DIY Faux Roman Shades
**This post may contain affiliate links that are of no additional cost to you, but allows me to buy more drop cloths.**
The inspector who looked at our house before we bought it, said that we may want to think about replacing our kitchen window because the top part was a little cloudy. He said that it didn’t appear to have any cracks or be leaking any air, just more something to think about. Right now it’s on the list of home improvements, but I’ll be honest, it’s not really at the top of the list. This window also lets in a good amount of light, but sometimes too much light. Like blinding, you walked in front of headlights, kind of bright. That’s when I got the bright idea, get it, to put up curtains, but I wasn’t sure I wanted to fully commit.

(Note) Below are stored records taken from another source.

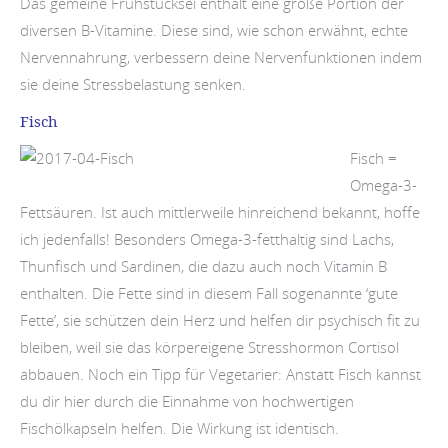
Das gemeine Frühstücksei enthält eine große Portion der
diversen B-Vitamine. Diese sind, wie schon erwähnt, echte
Nervennahrung, verbessern deine Nervenfunktionen indem
sie deine Stressbelastung senken.
Fisch
Fisch =
Omega-3-
Fettsäuren. Ist auch mittlerweile hinreichend bekannt, hoffe
ich jedenfalls! Besonders Omega-3-fetthaltig sind Lachs,
Thunfisch und Sardinen, die dazu auch noch Vitamin B
enthalten. Die Fette sind in diesem Fall sogenannte ‘gute
Fette’, sie schützen dein Herz und helfen dir psychisch fit zu
bleiben, weil sie das körpereigene Stresshormon Cortisol
abbauen. Noch ein Tipp für Vegetarier: Anstatt Fisch kannst
du dir hier durch die Einnahme von hochwertigen
Fischölkapseln helfen. Die Wirkung ist identisch.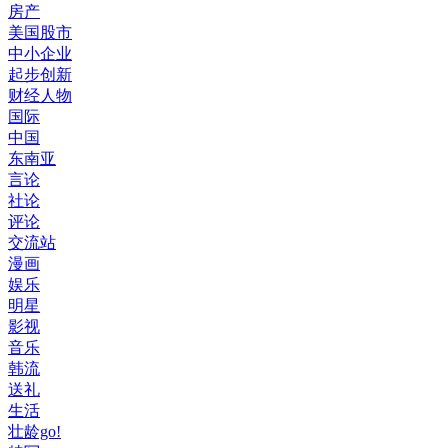
房产
美国股市
中小企业
起步创新
财经人物
国际
中国
东南亚
言论
社论
评论
交流站
漫画
娱乐
明星
影视
音乐
韩流
送礼
生活
壮龄go!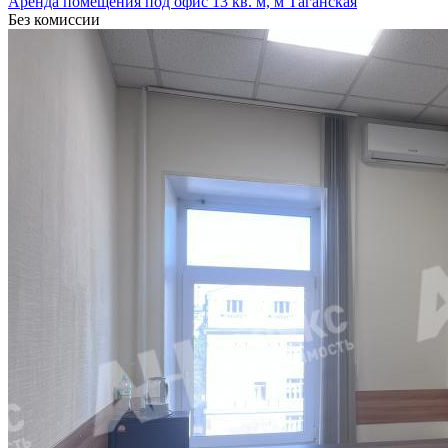
Аренда помещения под офис 13 кв. м, м Таганская
Без комиссии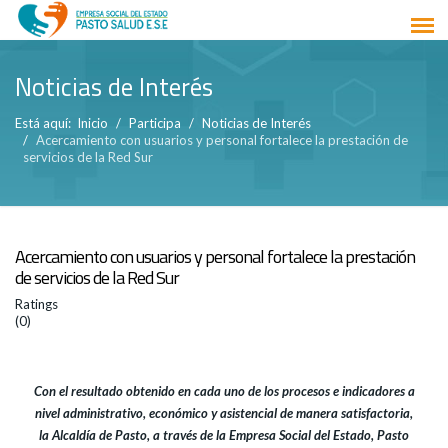
Noticias de Interés
Está aquí:
Inicio
Participa
Noticias de Interés
Acercamiento con usuarios y personal fortalece la prestación de
servicios de la Red Sur
Acercamiento con usuarios y personal fortalece la prestación
de servicios de la Red Sur
Ratings
(0)
Con el resultado obtenido en cada uno de los procesos e indicadores a
nivel administrativo, económico y asistencial de manera satisfactoria,
la Alcaldía de Pasto, a través de la Empresa Social del Estado, Pasto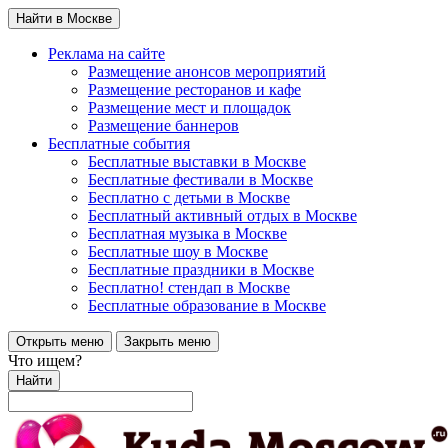
Найти в Москве
Реклама на сайте
Размещение анонсов мероприятий
Размещение ресторанов и кафе
Размещение мест и площадок
Размещение баннеров
Бесплатные события
Бесплатные выставки в Москве
Бесплатные фестивали в Москве
Бесплатно с детьми в Москве
Бесплатный активный отдых в Москве
Бесплатная музыка в Москве
Бесплатные шоу в Москве
Бесплатные праздники в Москве
Бесплатно! стендап в Москве
Бесплатные образование в Москве
Открыть меню
Закрыть меню
Что ищем?
Найти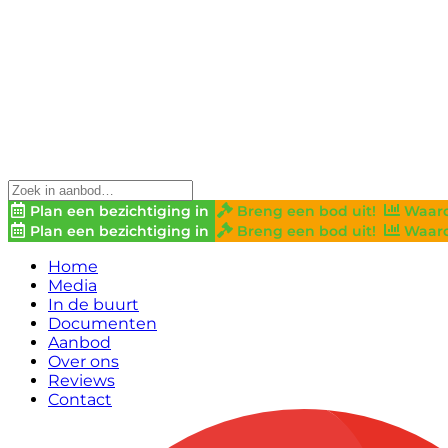
Plan een bezichtiging in
Breng een bod uit!
Waard
Plan een bezichtiging in
Breng een bod uit!
Waard
Home
Media
In de buurt
Documenten
Aanbod
Over ons
Reviews
Contact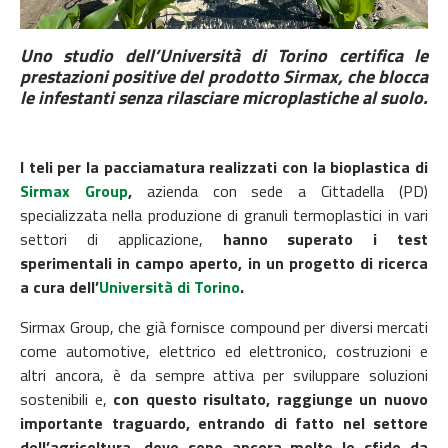
Uno studio dell’Università di Torino certifica le
prestazioni positive del prodotto Sirmax, che blocca
le infestanti senza rilasciare microplastiche al suolo.
I teli per la pacciamatura realizzati con la bioplastica di
Sirmax Group
,
azienda con sede a Cittadella (PD)
specializzata nella produzione di granuli termoplastici in vari
settori di applicazione,
hanno superato i test
sperimentali in campo aperto, in un progetto di ricerca
a cura dell’
Università di Torino
.
Sirmax Group,
che già fornisce compound per diversi mercati
come automotive, elettrico ed elettronico, costruzioni e
altri ancora, è da sempre attiva per sviluppare soluzioni
sostenibili e,
con questo risultato, raggiunge un nuovo
importante traguardo, entrando di fatto nel settore
dell’agricoltura, dove sono ancora molte le sfide da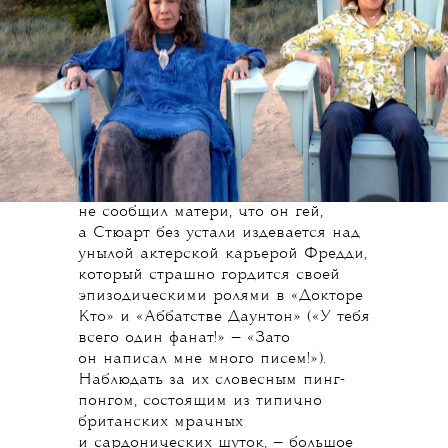
из распития чая на диване
в бархатных халатах и обсуждения
личной жизни их подруги Вайолет
и молодого жизнерадостного соседа
сверху — его играет Иван Реон,
на 180° развернувшийся в этой роли
от кровожадного Рамси Болтона
из «Игры престолов». Фредди
поддевает Стюарта, что тот,
разменяв восьмой десяток, все еще
не сообщил матери, что он гей,
а Стюарт без устали издевается над
унылой актерской карьерой Фредди,
который страшно гордится своей
эпизодическими ролями в «Докторе
Кто» и «Аббатстве Даунтон» («У тебя
всего один фанат!» — «Зато
он написал мне много писем!»).
Наблюдать за их словесным пинг-
понгом, состоящим из типично
британских мрачных
и сардонических шуток, — большое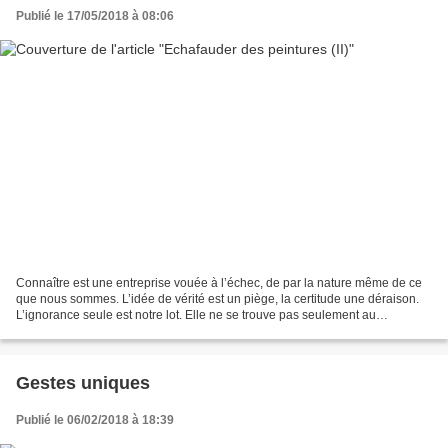
Publié le 17/05/2018 à 08:06
Connaître est une entreprise vouée à l’échec, de par la nature même de ce
que nous sommes. L’idée de vérité est un piège, la certitude une déraison.
L’ignorance seule est notre lot. Elle ne se trouve pas seulement au
commencement de notre investigation,...
Gestes uniques
Publié le 06/02/2018 à 18:39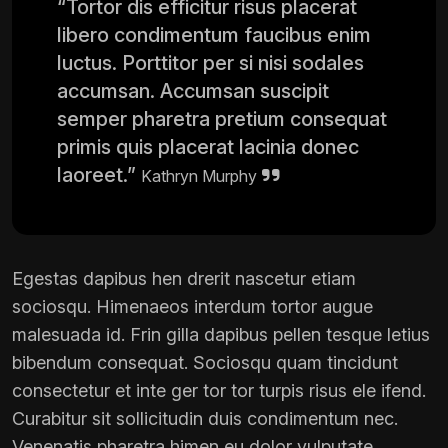
“Tortor dis efficitur risus placerat
libero condimentum faucibus enim
luctus. Porttitor per si nisi sodales
accumsan. Accumsan suscipit
semper pharetra pretium consequat
primis quis placerat lacinia donec
laoreet.”
Kathryn Murphy
Egestas dapibus hen drerit nascetur etiam
sociosqu. Himenaeos interdum tortor augue
malesuada id. Frin gilla dapibus pellen tesque letius
bibendum consequat. Sociosqu quam tincidunt
consectetur et inte ger tor tor turpis risus ele ifend.
Curabitur sit sollicitudin duis condimentum nec.
Venenatis pharetra himen eu dolor vulputate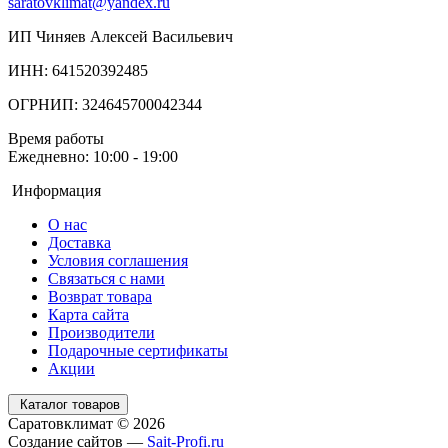
saratovklimat@yandex.ru
ИП Чиняев Алексей Васильевич
ИНН: 641520392485
ОГРНИП: 324645700042344
Время работы
Ежедневно: 10:00 - 19:00
Информация
О нас
Доставка
Условия соглашения
Связаться с нами
Возврат товара
Карта сайта
Производители
Подарочные сертификаты
Акции
Каталог товаров
Саратовклимат © 2026
Создание сайтов —
Sait-Profi.ru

In our master bedroom I used drop cloths to make really long and inexpensive curtains. Each panel was about $13 a piece and I had plenty of left over fabric after I hemmed the bedroom curtains to the length I needed. What was included in this left over fabric, were three “finished” or already sewn sides. I thought about making a valance, but my husband thought that maybe a roman shade would look better. (I know you may be shocked, but honestly hubby knows a lot about decor. That and he discovered Pinterest last year.) Knowing that we would never pull it down because there is a wooded area outside the window, I decided to go for the look of a roman shade instead. I’ve seen tutorials where people have cut apart blinds and attached fabric, but this particular window had no window treatments at all. Not sure if this window treatment would be the answer we were looking for, I decided to go with an idea that was faux and less commital. Since I didn’t want to screw anything into the trim or the walls, our answer would lie with tension rods.
First thing I did was measure the length and the width of the window. Unfortunately, but no big deal, I could only use two of the three finished edges as the window wasn’t as wide as the fabric. I already knew that I was going to have to sew a pocket at the top of the fabric for the tension rod to slide through and hold the fabric up. To account for the pocket, I added 2 inches to the length of the fabric. To make the finished edge of the width, I added an extra inch, and I cut the fabric according to those two measurements.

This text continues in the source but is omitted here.